*** DATA SECTION ***
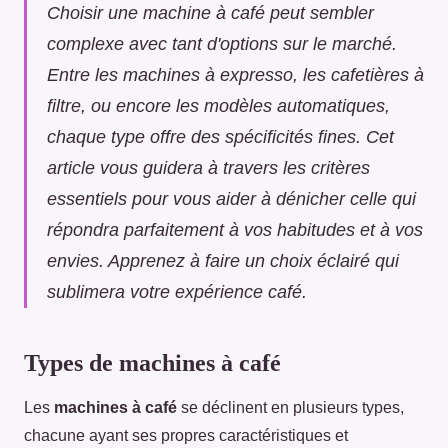
Choisir une machine à café peut sembler
complexe avec tant d'options sur le marché.
Entre les machines à expresso, les cafetières à
filtre, ou encore les modèles automatiques,
chaque type offre des spécificités fines. Cet
article vous guidera à travers les critères
essentiels pour vous aider à dénicher celle qui
répondra parfaitement à vos habitudes et à vos
envies. Apprenez à faire un choix éclairé qui
sublimera votre expérience café.
Types de machines à café
Les
machines à café
se déclinent en plusieurs types,
chacune ayant ses propres caractéristiques et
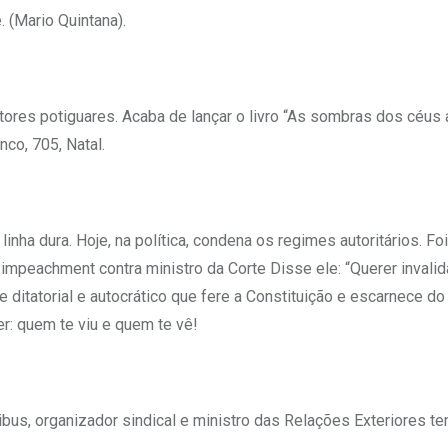
 (Mario Quintana).
res potiguares. Acaba de lançar o livro “As sombras dos céus
co, 705, Natal.
nha dura. Hoje, na política, condena os regimes autoritários. Foi
impeachment contra ministro da Corte Disse ele: “Querer invalid
e ditatorial e autocrático que fere a Constituição e escarnece do
er: quem te viu e quem te vê!
ibus, organizador sindical e ministro das Relações Exteriores 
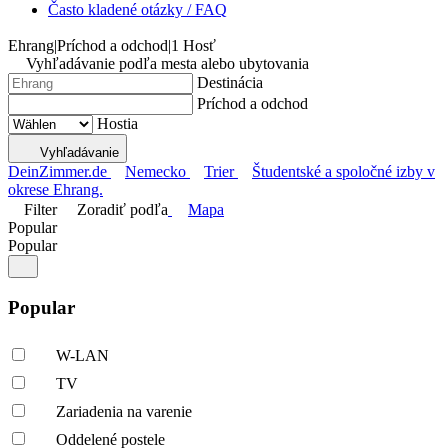
Často kladené otázky / FAQ
Ehrang
|
Príchod a odchod
|
1 Hosť
Vyhľadávanie podľa mesta alebo ubytovania
Destinácia
Príchod a odchod
Hostia
Vyhľadávanie
DeinZimmer.de
Nemecko
Trier
Študentské a spoločné izby v
okrese Ehrang.
Filter
Zoradiť podľa
Mapa
Popular
Popular
Popular
W-LAN
TV
Zariadenia na varenie
Oddelené postele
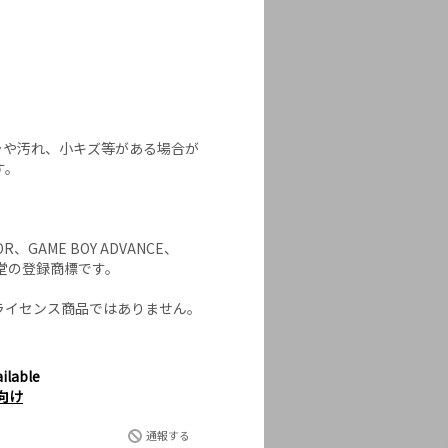
ラや汚れ、小キズ等がある場合が
す。
OR、GAME BOY ADVANCE、
は任天堂の登録商標です。
ライセンス商品ではありません。
ilable
向け
通報する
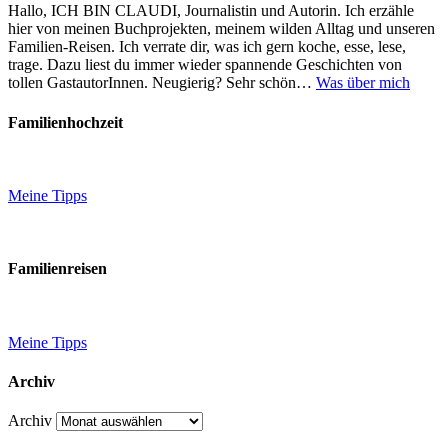
Hallo, ICH BIN CLAUDI, Journalistin und Autorin. Ich erzähle
hier von meinen Buchprojekten, meinem wilden Alltag und unseren
Familien-Reisen. Ich verrate dir, was ich gern koche, esse, lese,
trage. Dazu liest du immer wieder spannende Geschichten von
tollen GastautorInnen. Neugierig? Sehr schön…
Was über mich
Familienhochzeit
Meine Tipps
Familienreisen
Meine Tipps
Archiv
Archiv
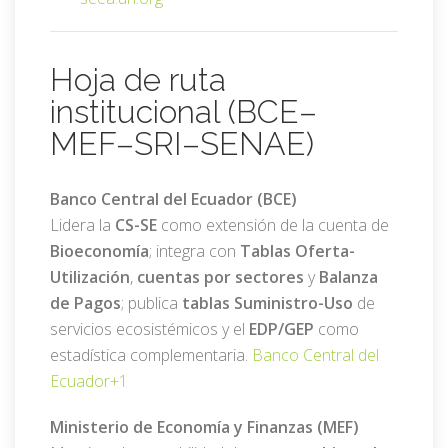
Hoja de ruta
institucional (BCE–
MEF–SRI–SENAE)
Banco Central del Ecuador (BCE)
Lidera la
CS-SE
como extensión de la cuenta de
Bioeconomía
; integra con
Tablas Oferta-
Utilización
,
cuentas por sectores
y
Balanza
de Pagos
; publica
tablas Suministro-Uso
de
servicios ecosistémicos y el
EDP/GEP
como
estadística complementaria.
Banco Central del
Ecuador
+1
Ministerio de Economía y Finanzas (MEF)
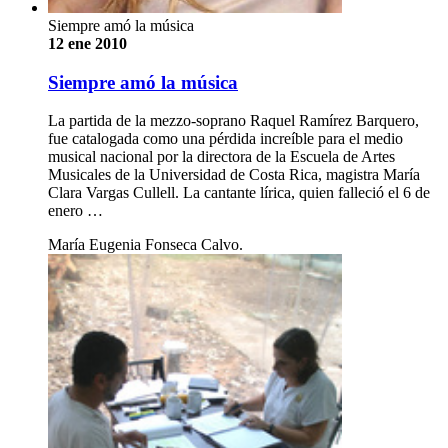
Siempre amó la música
12 ene 2010
Siempre amó la música
La partida de la mezzo-soprano Raquel Ramírez Barquero,
fue catalogada como una pérdida increíble para el medio
musical nacional por la directora de la Escuela de Artes
Musicales de la Universidad de Costa Rica, magistra María
Clara Vargas Cullell. La cantante lírica, quien falleció el 6 de
enero …
María Eugenia Fonseca Calvo.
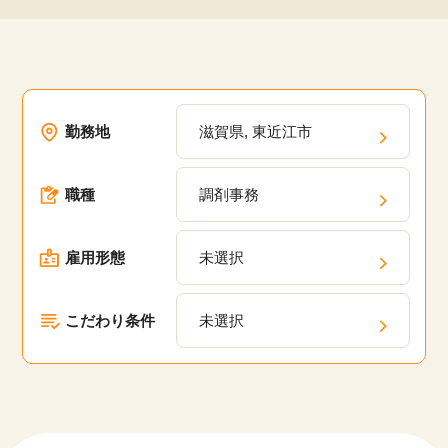
勤務地
滋賀県, 東近江市
職種
調剤事務
雇用形態
未選択
こだわり条件
未選択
*** End of DATA SECTION ***
Gather all lines with the string "vous" from the data.

article vous guidera à travers les critères
essentiels pour vous aider à dénicher celle qui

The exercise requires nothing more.